The objective of this proposal is to use our existing US National PAP Registry to conduct a retrospective natural history
study of aPAP to define disease progression in terms of how patients, function, their treatment requirements and degree
of lung impairment; and to develop and test novel tools to measure and monitor changes in the severity of aPAP lung
disease. The central hypothesis is that defining the natural history of aPAP using an outcome measure incorporating how
patients feel, function, and breathe as a function of the severity of their lung disease and developing tools to measure
clinical outcomes will accelerate pharmacotherapeutic development for aPAP. The rationale for the proposed research is
that availability of information defining the natural history of aPAP and outcome measures reflecting how patients feel
and function (and quality of life) will accelerate pharmacotherapeutic development by providing more appropriate clinical
trial end points and knowledge how to interpret them.
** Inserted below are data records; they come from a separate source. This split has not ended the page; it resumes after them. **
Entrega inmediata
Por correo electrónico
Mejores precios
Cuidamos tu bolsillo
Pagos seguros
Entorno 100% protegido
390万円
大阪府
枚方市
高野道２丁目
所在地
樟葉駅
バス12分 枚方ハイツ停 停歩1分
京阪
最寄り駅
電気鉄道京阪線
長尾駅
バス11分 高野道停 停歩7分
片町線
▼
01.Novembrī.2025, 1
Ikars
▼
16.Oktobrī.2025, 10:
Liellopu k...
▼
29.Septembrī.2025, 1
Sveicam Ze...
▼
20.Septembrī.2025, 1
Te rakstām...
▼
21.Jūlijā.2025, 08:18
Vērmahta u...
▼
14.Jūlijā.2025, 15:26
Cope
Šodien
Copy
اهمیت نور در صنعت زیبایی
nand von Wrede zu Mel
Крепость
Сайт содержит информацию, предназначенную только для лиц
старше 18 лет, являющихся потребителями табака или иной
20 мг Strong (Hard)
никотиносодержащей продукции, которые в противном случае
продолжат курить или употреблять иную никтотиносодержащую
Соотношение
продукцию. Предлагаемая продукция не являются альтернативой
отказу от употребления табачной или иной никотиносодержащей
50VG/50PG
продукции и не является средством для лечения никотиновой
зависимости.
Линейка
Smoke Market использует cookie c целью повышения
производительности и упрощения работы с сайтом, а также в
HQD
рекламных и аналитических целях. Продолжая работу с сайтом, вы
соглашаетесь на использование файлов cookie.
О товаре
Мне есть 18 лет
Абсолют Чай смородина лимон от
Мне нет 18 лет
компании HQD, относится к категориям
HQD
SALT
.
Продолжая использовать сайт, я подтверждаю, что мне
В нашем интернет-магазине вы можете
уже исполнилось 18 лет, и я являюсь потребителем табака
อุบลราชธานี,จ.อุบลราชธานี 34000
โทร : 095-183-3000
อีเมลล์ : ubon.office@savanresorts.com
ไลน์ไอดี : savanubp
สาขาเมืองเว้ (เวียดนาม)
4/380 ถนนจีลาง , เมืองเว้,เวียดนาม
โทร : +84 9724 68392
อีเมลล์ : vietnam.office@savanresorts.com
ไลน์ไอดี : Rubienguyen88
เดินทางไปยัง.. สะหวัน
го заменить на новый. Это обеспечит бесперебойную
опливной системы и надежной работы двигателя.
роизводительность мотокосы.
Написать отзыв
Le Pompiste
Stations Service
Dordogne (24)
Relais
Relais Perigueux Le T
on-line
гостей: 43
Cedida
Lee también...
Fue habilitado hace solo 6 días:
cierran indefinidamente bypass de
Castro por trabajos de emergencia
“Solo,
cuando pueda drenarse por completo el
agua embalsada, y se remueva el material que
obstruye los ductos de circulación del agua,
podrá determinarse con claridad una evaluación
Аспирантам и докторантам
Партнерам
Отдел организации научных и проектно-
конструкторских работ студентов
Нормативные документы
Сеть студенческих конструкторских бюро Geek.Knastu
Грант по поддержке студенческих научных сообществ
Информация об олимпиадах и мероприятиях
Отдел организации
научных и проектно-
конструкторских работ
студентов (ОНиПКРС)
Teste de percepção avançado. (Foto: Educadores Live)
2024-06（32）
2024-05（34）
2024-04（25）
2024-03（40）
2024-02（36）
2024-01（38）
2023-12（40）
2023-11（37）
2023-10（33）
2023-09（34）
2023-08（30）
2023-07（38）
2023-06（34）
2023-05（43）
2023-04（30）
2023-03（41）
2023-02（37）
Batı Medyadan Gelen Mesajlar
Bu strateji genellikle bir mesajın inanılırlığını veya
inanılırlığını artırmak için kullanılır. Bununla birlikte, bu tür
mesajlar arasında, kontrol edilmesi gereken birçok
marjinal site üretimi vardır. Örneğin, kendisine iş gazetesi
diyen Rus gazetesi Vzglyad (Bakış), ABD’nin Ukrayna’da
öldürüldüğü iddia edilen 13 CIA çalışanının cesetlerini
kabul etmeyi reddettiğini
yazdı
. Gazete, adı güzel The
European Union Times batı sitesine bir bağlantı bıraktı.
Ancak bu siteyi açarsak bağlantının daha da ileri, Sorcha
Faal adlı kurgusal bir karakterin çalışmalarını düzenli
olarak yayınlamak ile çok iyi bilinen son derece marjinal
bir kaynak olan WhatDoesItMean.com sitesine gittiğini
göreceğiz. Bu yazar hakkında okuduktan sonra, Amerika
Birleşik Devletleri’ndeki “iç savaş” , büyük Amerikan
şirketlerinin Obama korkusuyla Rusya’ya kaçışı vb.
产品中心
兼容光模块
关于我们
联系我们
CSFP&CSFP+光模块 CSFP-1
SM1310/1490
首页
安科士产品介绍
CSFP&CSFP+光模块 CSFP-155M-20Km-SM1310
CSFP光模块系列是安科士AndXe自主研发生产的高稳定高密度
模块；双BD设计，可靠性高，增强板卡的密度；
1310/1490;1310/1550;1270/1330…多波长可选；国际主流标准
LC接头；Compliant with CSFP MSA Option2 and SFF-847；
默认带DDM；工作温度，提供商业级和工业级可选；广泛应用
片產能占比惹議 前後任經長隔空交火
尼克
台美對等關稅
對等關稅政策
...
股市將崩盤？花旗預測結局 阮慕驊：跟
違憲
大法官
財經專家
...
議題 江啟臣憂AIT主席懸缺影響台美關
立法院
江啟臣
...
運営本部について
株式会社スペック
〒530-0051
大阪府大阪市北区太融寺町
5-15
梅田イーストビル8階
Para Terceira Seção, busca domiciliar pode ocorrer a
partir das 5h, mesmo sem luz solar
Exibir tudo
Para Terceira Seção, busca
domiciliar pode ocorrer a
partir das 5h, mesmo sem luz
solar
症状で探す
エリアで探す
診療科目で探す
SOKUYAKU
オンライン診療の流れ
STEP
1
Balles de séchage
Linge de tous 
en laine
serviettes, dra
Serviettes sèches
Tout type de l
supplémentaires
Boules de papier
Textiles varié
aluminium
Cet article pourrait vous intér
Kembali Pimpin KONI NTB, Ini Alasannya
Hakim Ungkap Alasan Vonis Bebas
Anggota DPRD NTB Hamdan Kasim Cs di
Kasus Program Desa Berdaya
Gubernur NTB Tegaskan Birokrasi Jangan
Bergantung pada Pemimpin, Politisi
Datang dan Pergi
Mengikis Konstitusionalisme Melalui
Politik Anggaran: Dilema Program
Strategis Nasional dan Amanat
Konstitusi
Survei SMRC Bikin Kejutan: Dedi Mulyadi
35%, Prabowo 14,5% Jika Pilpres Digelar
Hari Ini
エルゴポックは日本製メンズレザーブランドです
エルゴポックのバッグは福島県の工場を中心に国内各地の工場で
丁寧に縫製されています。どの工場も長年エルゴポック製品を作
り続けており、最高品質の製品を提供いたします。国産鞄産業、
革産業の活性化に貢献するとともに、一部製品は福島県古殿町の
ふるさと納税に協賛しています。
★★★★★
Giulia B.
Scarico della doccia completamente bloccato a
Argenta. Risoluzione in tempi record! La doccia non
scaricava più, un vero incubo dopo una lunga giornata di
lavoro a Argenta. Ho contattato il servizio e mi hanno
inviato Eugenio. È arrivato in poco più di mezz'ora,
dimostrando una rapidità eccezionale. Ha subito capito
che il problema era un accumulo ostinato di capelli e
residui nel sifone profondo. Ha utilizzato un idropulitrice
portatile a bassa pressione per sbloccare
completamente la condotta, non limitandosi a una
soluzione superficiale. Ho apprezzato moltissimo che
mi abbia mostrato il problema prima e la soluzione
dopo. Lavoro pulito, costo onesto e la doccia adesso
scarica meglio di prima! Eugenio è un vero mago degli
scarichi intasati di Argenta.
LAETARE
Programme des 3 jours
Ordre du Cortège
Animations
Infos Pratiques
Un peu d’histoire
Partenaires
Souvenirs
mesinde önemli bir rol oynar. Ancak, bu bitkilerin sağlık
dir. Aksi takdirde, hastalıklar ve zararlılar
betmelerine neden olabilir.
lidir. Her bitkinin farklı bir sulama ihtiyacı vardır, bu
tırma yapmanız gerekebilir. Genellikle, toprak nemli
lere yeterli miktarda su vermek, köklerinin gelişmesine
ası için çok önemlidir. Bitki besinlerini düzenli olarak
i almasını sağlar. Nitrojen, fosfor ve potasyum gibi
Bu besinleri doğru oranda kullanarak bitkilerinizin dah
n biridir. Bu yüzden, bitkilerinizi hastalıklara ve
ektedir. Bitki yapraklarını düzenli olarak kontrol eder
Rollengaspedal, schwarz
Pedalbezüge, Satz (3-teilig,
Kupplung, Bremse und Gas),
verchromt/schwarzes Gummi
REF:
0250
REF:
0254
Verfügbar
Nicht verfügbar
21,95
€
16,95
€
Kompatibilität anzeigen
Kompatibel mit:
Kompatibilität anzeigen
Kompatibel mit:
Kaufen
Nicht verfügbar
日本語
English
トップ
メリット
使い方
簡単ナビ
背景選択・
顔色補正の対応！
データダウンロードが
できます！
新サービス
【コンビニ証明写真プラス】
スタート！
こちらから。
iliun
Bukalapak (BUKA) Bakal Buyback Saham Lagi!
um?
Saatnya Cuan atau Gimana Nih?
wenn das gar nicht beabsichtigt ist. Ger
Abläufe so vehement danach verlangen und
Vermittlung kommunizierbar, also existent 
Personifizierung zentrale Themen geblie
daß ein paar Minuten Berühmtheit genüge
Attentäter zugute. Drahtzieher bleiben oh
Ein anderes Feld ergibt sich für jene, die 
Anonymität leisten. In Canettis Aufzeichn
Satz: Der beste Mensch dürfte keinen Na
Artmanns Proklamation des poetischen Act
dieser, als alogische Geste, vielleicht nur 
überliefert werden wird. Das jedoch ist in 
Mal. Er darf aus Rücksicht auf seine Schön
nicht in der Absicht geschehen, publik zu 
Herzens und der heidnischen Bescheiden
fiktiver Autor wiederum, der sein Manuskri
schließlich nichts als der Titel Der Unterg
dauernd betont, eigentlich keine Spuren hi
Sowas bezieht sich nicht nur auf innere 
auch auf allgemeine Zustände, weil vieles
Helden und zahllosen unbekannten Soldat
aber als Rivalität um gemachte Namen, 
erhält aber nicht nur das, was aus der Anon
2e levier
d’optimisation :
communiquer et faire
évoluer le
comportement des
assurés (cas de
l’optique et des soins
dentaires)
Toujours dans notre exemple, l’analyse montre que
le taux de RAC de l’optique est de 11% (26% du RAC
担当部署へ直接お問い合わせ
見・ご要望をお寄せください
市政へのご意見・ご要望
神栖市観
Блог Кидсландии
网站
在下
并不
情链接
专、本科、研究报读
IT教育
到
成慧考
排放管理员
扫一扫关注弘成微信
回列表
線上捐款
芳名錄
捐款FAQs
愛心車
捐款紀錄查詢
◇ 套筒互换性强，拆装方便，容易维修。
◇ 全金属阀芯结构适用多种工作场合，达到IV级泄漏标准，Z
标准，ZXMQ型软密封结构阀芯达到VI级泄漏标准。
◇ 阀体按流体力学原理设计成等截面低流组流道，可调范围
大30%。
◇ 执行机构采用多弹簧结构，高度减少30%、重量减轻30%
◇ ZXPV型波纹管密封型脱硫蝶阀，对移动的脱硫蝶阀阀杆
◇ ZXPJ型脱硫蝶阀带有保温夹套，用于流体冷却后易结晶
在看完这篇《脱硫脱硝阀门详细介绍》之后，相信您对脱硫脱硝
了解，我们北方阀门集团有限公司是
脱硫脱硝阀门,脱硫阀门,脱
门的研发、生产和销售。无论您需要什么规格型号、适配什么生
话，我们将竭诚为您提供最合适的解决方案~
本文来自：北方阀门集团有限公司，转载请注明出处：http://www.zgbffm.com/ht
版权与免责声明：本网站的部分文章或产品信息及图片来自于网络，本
We plan to address this hypothesis in 3 Specific Aims: 1) conduct
of a retrospective, longitudinal, medical chart-based natural history study of aPAP; 2) develop and test a novel patient-
reported outcome measure - aPAP disease severity score (aPAP-DSS) that reflects how patients feel, function (and quality
of life), their requirement for supplemental oxygen therapy, and an objective measure of impairment in gas exchange (the
diffusing capacity of the lungs for carbon dioxide (DLCO%); 3) develop and test a novel patient-reported outcome measure
of aPAP disease severity (5-minute step test) better able to elicit/demonstrate the impairment in oxygen delivery than the
six-minute walk test. The proposed research is innovative because it represents a marked departure from existing
approaches (e.g., cross-sectional studies and use of clinical trial end points not validated in aPAP that don’t ref...

## Key facts

- **NIH application ID:** 10571074
- **Project number:** 1R01FD007604-01
- **Recipient organization:** CINCINNATI CHILDRENS HOSP MED CTR
- **Principal Investigator:** Bruce C Trapnell
- **Activity code:** R01 (R01, R21, SBIR, etc.)
- **Funding institute:** FDA
- **Fiscal year:** 2022
- **Award amount:** $300,000
- **Award type:** 1
- **Project period:** 2022-09-15 → 2025-08-31

## Primary source

NIH RePORTER: https://reporter.nih.gov/project-details/10571074

## Citation

> US National Institutes of Health, RePORTER application 10571074, Retrospective Autoimmune PAP Natural History and Patient-Reported Outcomes Study (1R01FD007604-01). Retrieved via AI Analytics 2026-06-01 from https://api.ai-analytics.org/grant/nih/10571074. Licensed CC0.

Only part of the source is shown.